According to the Office of the National Coordinator (ONC), hospitals have almost doubled their capacity to exchange information with providers outside their organization. Only 41% of hospitals had that ability in 2008 and 76% could do so in 2014. Unfortunately this growing hospital capacity is not equally matched among primary care providers or in post-acute care. Significant barriers to interoperability remain in those care settings, creating uneven access to data across the continuum.
While many providers cite the need for costly interfaces as their foremost obstacle, a potpourri of hurdles hinder the care coordination needed to transition U.S. healthcare from volume to value. That potpourri is too multidimensional for the hospital industry or any single sector to tackle alone. Diverse health IT partnerships are needed to promote a free-flowing data exchange that includes the patient and all members of the care team.
Managed care has long seen the value of providing care through community and home-based services that are less costly and more convenient for individuals. But those services must be linked in a way that facilitates access to accurate, timely health information.
We all know that health is predominantly determined by social circumstances and activities that occur outside any health care institution—especially outside a hospital. If we are to influence those activities and truly participate in population health, we must engage individuals in their own health and we must stop thinking of health IT as the exclusive purview of healthcare institutions.
Government promoting coordination with bundled payments
New policies set in motion by the Affordable Care Act have introduced changes in how care should be delivered and success measured. In April, CMS introduced bundled payments for joint replacement as the first mandatory program in the plan to shift at least 50% of Medicare spending to alternative payment models by 2018.
Currently about half of the Medicare joint replacement patients receive ongoing care in a post-acute facility like a skilled nursing facility or rehabilitation hospital and another 33 percent receive home care. More often than not there is little coordination between the acute and post-acute care teams.

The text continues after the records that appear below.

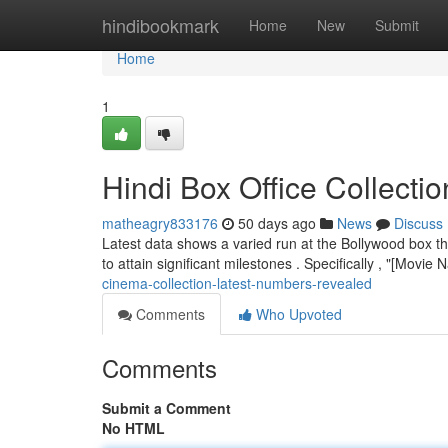
Home
hindibookmark
Home
New
Submit
Home
1
Hindi Box Office Collecti
matheagry833176
50 days ago
News
Discuss
Latest data shows a varied run at the Bollywood box th
to attain significant milestones . Specifically , "[Movi
cinema-collection-latest-numbers-revealed
Comments
Who Upvoted
Comments
Submit a Comment
No HTML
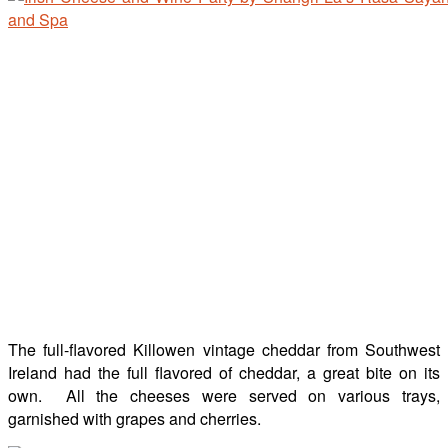
The full-flavored Killowen vintage cheddar from Southwest
Ireland had the full flavored of cheddar, a great bite on its
own. All the cheeses were served on various trays,
garnished with grapes and cherries.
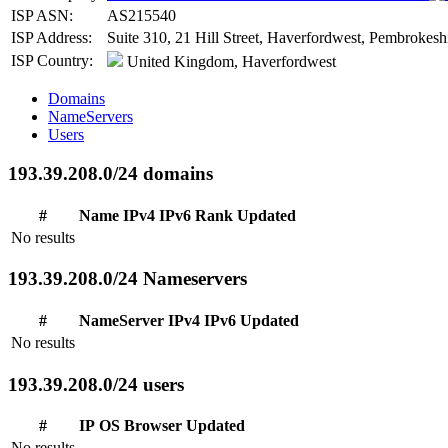
ISP ASN:
AS215540
ISP Address:
Suite 310, 21 Hill Street, Haverfordwest, Pembrokes
ISP Country:
United Kingdom, Haverfordwest
Domains
NameServers
Users
193.39.208.0/24 domains
#
Name
IPv4
IPv6
Rank
Updated
No results
193.39.208.0/24 Nameservers
#
NameServer
IPv4
IPv6
Updated
No results
193.39.208.0/24 users
#
IP
OS
Browser
Updated
No results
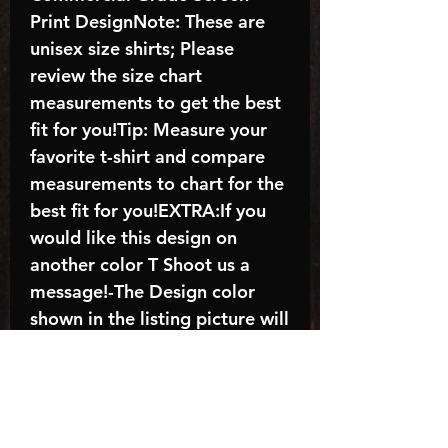
Print DesignNote: These are
unisex size shirts; Please
review the size chart
measurements to get the best
fit for you!Tip: Measure your
favorite t-shirt and compare
measurements to chart for the
best fit for you!EXTRA:If you
would like this design on
another color T Shoot us a
message!-The Design color
shown in the listing picture will
be the design color you
receive; again allow the a
manufacturer issues this is
known as the “mock”C A R E -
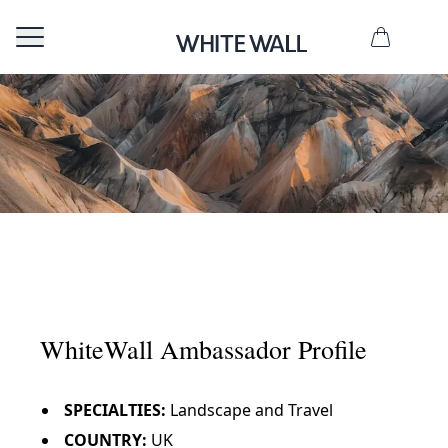
L
u
k
WhiteWall Ambassador Profile
e
S
SPECIALTIES:
Landscape and Travel
t
COUNTRY:
UK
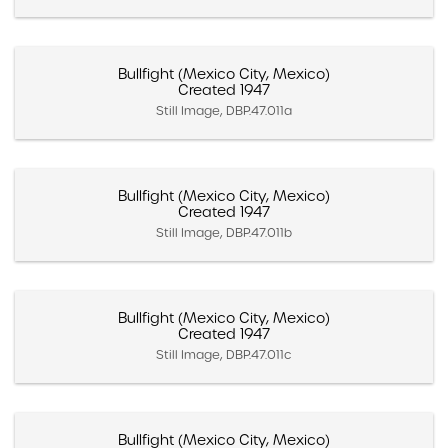
Bullfight (Mexico City, Mexico)
Created 1947
Still Image, DBP.47.011a
Bullfight (Mexico City, Mexico)
Created 1947
Still Image, DBP.47.011b
Bullfight (Mexico City, Mexico)
Created 1947
Still Image, DBP.47.011c
Bullfight (Mexico City, Mexico)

Under the new program, hospitals in 67 randomly selected metropolitan areas are now responsible for all costs of care for a full 90 days after the surgery. If patients do well and recover quickly, the hospitals and partners will reap the monetary benefit. If not, the hospitals could end up owing Medicare.
The program does not mandate data exchange, but it’s clear that effective communications and data analytics is essential to success.
Of course, bundled payments aren’t the only reimbursement program to reward disparate providers for care coordination. According to a Leavitt Partners report at the end of 2015, the number of accountable care organizations had grown to 782, covering 23 million lives.
This partial shift of financial risk from payer to provider is good news for payers, but only if quality outcomes are met and health improves. The need for timely data exchange seems obvious but unfortunately the solutions for assuring it are less so. Consider the fact that when multiple physicians are treating an individual following a hospital discharge, 78% of the time information about the individual’s care is missing. We know too, that poor care coordination increases the chance by 140% that an individual will suffer from a medication error or other healthcare mistake.